───── The input ─────

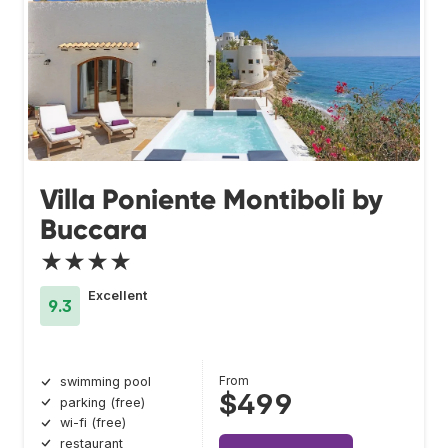
Villa Poniente Montiboli by
Buccara
★★★★
Excellent
9.3
From
swimming pool
$499
parking (free)
wi-fi (free)
restaurant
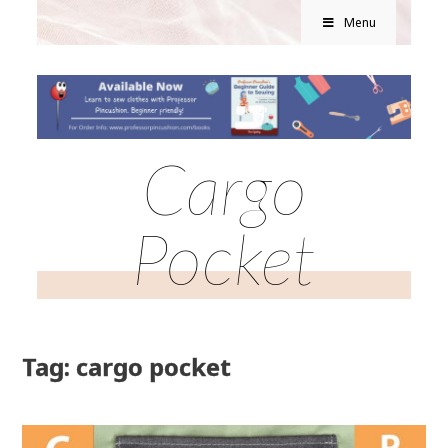
Menu
Cargo
Pocket
Tag: cargo pocket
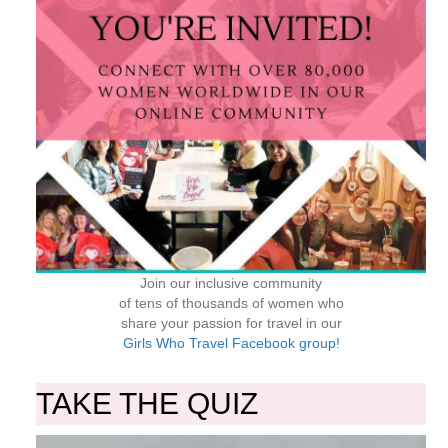
Join our inclusive community
of tens of thousands of women who
share your passion for travel in our
Girls Who Travel Facebook group!
TAKE THE QUIZ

─────

### Work item
Could you reproduce the records above exactly, leaving out the pictures?

### Exercise result
Villa Poniente Montiboli by
Buccara
★★★★
Excellent
9.3
From
swimming pool
$499
parking (free)
wi-fi (free)
restaurant
Menu
Cargo
Pocket
Tag: cargo pocket
Join our inclusive community
of tens of thousands of women who
share your passion for travel in our
Girls Who Travel Facebook group!
TAKE THE QUIZ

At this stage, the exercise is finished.